EXTRACTED DATA =
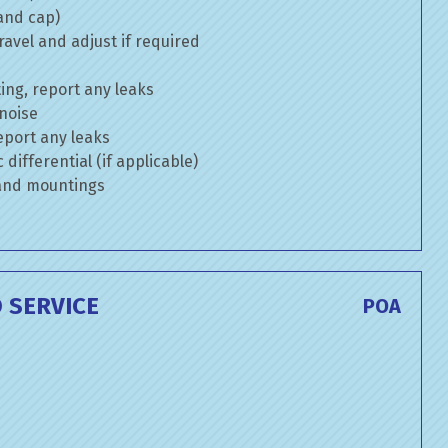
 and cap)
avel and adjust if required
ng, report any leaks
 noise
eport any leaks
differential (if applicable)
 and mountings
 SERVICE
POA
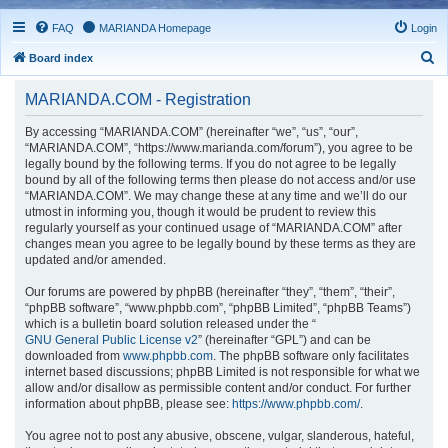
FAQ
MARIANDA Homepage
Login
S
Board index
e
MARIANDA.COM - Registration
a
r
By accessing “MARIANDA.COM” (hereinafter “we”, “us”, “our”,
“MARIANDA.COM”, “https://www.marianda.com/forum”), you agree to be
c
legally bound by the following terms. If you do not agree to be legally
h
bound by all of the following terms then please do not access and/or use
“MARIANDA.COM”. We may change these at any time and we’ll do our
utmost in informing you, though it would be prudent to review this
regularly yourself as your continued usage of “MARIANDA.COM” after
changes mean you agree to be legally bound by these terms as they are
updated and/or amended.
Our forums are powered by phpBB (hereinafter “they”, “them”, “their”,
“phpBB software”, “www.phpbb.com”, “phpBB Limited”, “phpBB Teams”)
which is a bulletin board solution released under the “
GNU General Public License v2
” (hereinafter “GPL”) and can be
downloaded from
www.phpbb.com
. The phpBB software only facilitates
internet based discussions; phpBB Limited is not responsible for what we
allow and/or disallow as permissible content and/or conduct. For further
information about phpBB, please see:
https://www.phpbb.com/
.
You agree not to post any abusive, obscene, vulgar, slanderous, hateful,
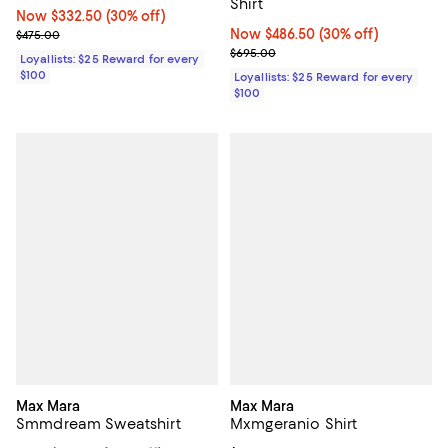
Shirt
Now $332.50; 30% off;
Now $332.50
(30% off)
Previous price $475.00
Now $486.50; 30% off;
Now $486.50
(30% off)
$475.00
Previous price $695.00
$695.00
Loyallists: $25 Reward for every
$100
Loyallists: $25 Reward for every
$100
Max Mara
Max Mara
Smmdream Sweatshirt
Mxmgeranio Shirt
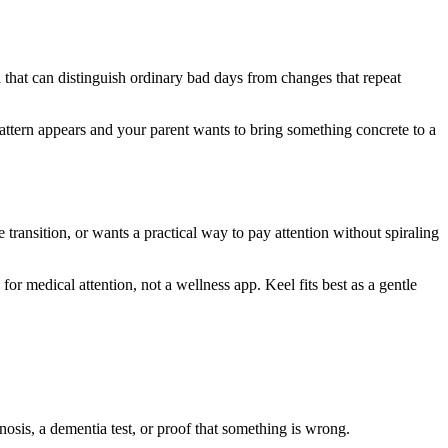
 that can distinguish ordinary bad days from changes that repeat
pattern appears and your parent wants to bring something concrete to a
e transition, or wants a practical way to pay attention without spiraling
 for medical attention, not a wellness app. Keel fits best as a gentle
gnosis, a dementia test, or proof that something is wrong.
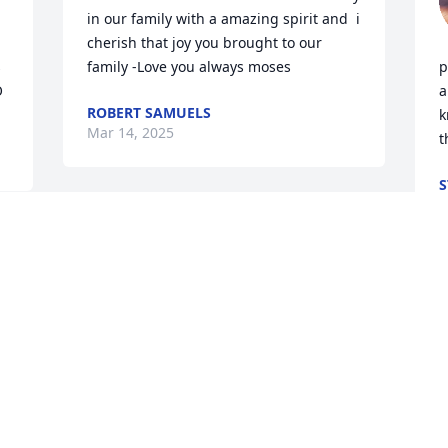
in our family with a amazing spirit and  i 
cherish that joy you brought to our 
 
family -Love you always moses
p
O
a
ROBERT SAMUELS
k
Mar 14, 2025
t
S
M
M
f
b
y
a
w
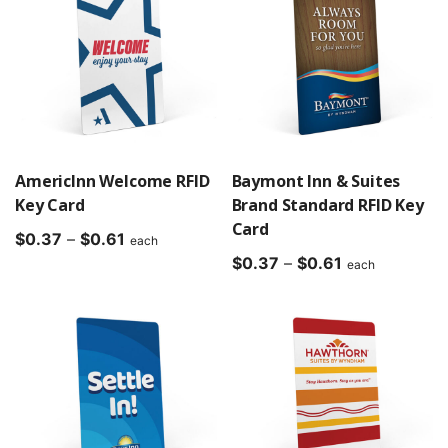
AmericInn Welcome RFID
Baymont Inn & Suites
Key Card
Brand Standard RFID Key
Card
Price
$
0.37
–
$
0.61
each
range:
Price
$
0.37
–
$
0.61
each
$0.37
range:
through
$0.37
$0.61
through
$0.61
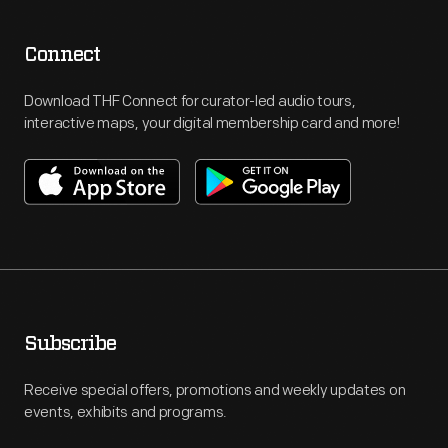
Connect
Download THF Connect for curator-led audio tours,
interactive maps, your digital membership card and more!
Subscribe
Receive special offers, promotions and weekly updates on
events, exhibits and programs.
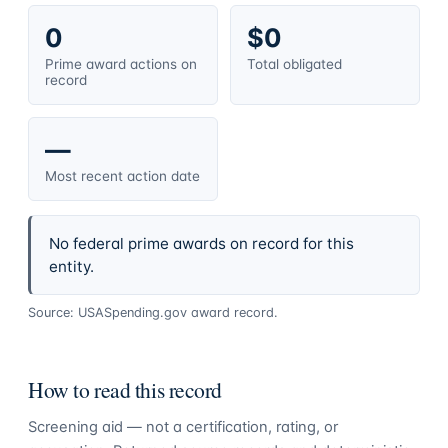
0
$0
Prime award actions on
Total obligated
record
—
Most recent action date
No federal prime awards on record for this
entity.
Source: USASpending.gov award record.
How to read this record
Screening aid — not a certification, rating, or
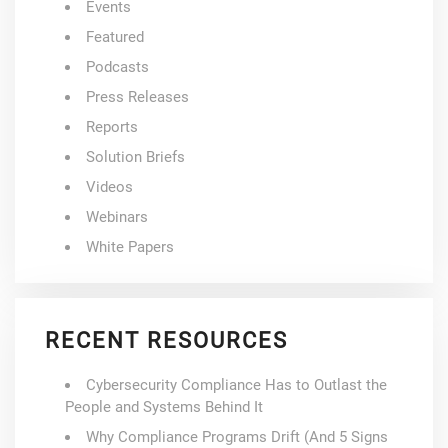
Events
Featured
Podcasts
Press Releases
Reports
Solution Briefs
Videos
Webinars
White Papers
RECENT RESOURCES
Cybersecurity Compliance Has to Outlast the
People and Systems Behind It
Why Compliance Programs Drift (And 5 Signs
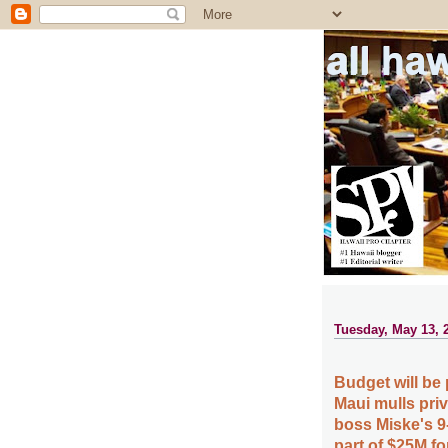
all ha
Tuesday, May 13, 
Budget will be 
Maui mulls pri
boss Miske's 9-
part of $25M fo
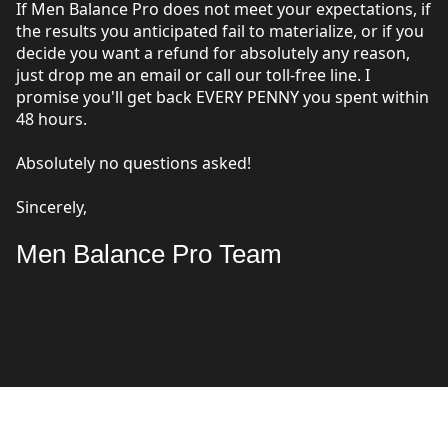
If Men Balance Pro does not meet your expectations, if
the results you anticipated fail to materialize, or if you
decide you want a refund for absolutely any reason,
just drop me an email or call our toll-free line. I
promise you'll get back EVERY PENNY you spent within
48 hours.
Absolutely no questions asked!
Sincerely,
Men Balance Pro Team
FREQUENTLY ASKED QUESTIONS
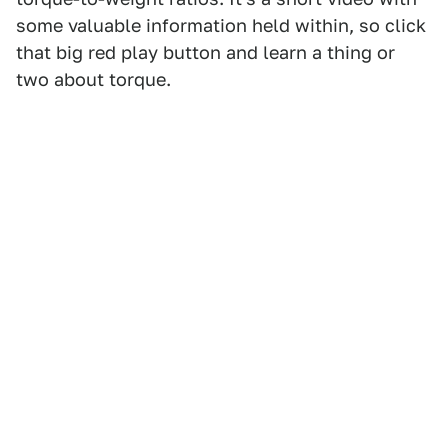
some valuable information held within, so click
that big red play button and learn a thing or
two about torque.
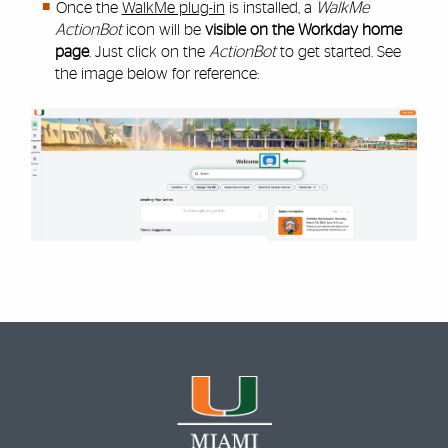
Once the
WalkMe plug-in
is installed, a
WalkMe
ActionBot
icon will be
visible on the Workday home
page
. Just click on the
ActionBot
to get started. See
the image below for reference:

INSTRUCTIONS TO FOLLOW =
Repeat each line above exactly as it reads, omitting any pictures.

RESULT OF THIS TASK =
 and cap)
avel and adjust if required
ng, report any leaks
 noise
eport any leaks
differential (if applicable)
 and mountings
 SERVICE
POA
FAQ
MARIANDA Homepage
Login
S
Board index
e
MARIANDA.COM - Registration
a
r
By accessing “MARIANDA.COM” (hereinafter “we”, “us”, “our”,
“MARIANDA.COM”, “https://www.marianda.com/forum”), you agree to be
c
legally bound by the following terms. If you do not agree to be legally
h
bound by all of the following terms then please do not access and/or use
“MARIANDA.COM”. We may change these at any time and we’ll do our
utmost in informing you, though it would be prudent to review this
regularly yourself as your continued usage of “MARIANDA.COM” after
changes mean you agree to be legally bound by these terms as they are
updated and/or amended.
Our forums are powered by phpBB (hereinafter “they”, “them”, “their”,
“phpBB software”, “www.phpbb.com”, “phpBB Limited”, “phpBB Teams”)
which is a bulletin board solution released under the “
GNU General Public License v2
” (hereinafter “GPL”) and can be
downloaded from
www.phpbb.com
. The phpBB software only facilitates
internet based discussions; phpBB Limited is not responsible for what we
allow and/or disallow as permissible content and/or conduct. For further
information about phpBB, please see:
https://www.phpbb.com/
.
You agree not to post any abusive, obscene, vulgar, slanderous, hateful,
Shirt
Now $332.50; 30% off;
Now $332.50
(30% off)
Previous price $475.00
Now $486.50; 30% off;
Now $486.50
(30% off)
$475.00
Previous price $695.00
$695.00
Loyallists: $25 Reward for every
$100
Loyallists: $25 Reward for every
$100
Max Mara
Max Mara
Smmdream Sweatshirt
Mxmgeranio Shirt
 that can distinguish ordinary bad days from changes that repeat
pattern appears and your parent wants to bring something concrete to a
e transition, or wants a practical way to pay attention without spiraling
 for medical attention, not a wellness app. Keel fits best as a gentle
gnosis, a dementia test, or proof that something is wrong.
in our family with a amazing spirit and  i 
cherish that joy you brought to our 
 
family -Love you always moses
p
O
a
ROBERT SAMUELS
k
Mar 14, 2025
t
S
M
M
f
b
y
a
w
AmericInn Welcome RFID
Baymont Inn & Suites
Key Card
Brand Standard RFID Key
Card
Price
$
0.37
–
$
0.61
each
range:
Price
$
0.37
–
$
0.61
each
$0.37
range:
through
$0.37
$0.61
through
$0.61
Connect
Download THF Connect for curator-led audio tours,
interactive maps, your digital membership card and more!
Subscribe
Receive special offers, promotions and weekly updates on
events, exhibits and programs.
0
$0
Prime award actions on
Total obligated
record
—
Most recent action date
No federal prime awards on record for this
entity.
Source: USASpending.gov award record.
How to read this record
Screening aid — not a certification, rating, or
Events
Featured
Podcasts
Press Releases
Reports
Solution Briefs
Videos
Webinars
White Papers
RECENT RESOURCES
Cybersecurity Compliance Has to Outlast the
People and Systems Behind It
Why Compliance Programs Drift (And 5 Signs
all ha
Tuesday, May 13, 
Budget will be 
Maui mulls pri
boss Miske's 9-
part of $25M fo
If Men Balance Pro does not meet your expectations, if
the results you anticipated fail to materialize, or if you
decide you want a refund for absolutely any reason,
just drop me an email or call our toll-free line. I
promise you'll get back EVERY PENNY you spent within
48 hours.
Absolutely no questions asked!
Sincerely,
Men Balance Pro Team
FREQUENTLY ASKED QUESTIONS
some valuable information held within, so click
that big red play button and learn a thing or
two about torque.
Once the
WalkMe plug-in
is installed, a
WalkMe
ActionBot
icon will be
visible on the Workday home
page
. Just click on the
ActionBot
to get started. See
the image below for reference:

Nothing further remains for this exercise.